The Nuclear Decommissioning Authority (NDA) published its Mission Progress Report last month to shows what has been achieved so far and what is still left to do.

But the document released on July 4 provides an overview of the picture nationwide whereas the Sellafield version now underway will be site-specific.

Copeland Council’s Strategic Nuclear and Energy Board (SNEB) heard the company had “just started working” on their own document which will give a much more localised picture of the process.

It is hoped that using the Government department’s report as a “baseline” will help “standardise” the way the data is presented, making progress on clean-up in Cumbria easier to chart.

Work on the NDA document started around two years ago, with representatives describing it as an effort to “simplify a very complex story” and to make the information more “accessible”.

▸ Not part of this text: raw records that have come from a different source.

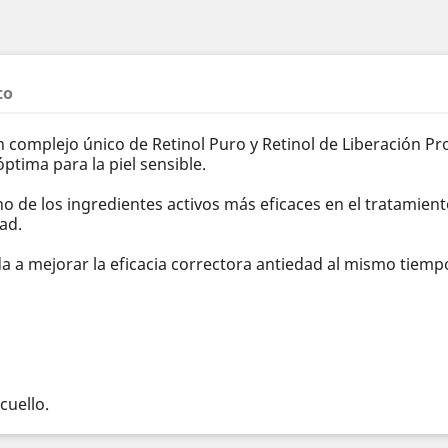
to
 complejo único de Retinol Puro y Retinol de Liberación Pr
ptima para la piel sensible.
o de los ingredientes activos más eficaces en el tratamient
ad.
da a mejorar la eficacia correctora antiedad al mismo tiemp
cuello.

The report sets out several key milestones with the removal of Magnox fuel and the completion of re-processing work among the important targets, with the NDA due to complete its mission by 2025.

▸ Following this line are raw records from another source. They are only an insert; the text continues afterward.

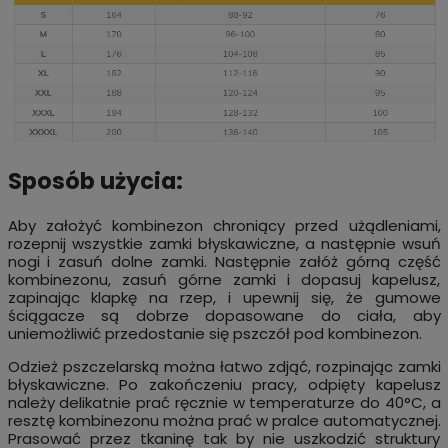
Sposób użycia:
Aby założyć kombinezon chroniący przed użądleniami,
rozepnij wszystkie zamki błyskawiczne, a następnie wsuń
nogi i zasuń dolne zamki. Następnie załóż górną część
kombinezonu, zasuń górne zamki i dopasuj kapelusz,
zapinając klapkę na rzep, i upewnij się, że gumowe
ściągacze są dobrze dopasowane do ciała, aby
uniemożliwić przedostanie się pszczół pod kombinezon.
Odzież pszczelarską można łatwo zdjąć, rozpinając zamki
błyskawiczne. Po zakończeniu pracy, odpięty kapelusz
należy delikatnie prać ręcznie w temperaturze do 40°C, a
resztę kombinezonu można prać w pralce automatycznej.
Prasować przez tkaninę tak by nie uszkodzić struktury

Over the next few months, the Government department will be looking step by step at the “risk” and “cost” involved in hitting their targets.

Sue Lawson, marketing and corporate communications manager at the NDA told the SNEB meeting that this would help the team develop a “much fuller picture” of the mission.

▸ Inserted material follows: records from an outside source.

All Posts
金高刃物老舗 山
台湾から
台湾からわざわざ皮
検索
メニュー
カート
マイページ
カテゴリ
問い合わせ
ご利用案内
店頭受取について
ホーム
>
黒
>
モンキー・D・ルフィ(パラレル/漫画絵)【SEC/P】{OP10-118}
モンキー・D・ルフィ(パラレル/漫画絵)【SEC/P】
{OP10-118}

She also stressed that Sellafield’s development of its own report would allow nuclear chiefs and experts across the industry to better hold the company to account.

But David Moore, Copeland council’s nuclear portfolio-holder, said that the SNEB panel already received regular updates from Sellafield Ltd, holding them to account “almost on a quarterly basis”.

And the meeting heard that the NDA’s next Mission Statement Report is not due to be published until the end of March 2021.

Mr Moore welcomed the publication of the document, which he said had been “well-received” across the sector but he said that these updates should be more regular.

“If we are going to hold you to account, and that’s exactly what this is about, then I think it at least has to be annual,” he said.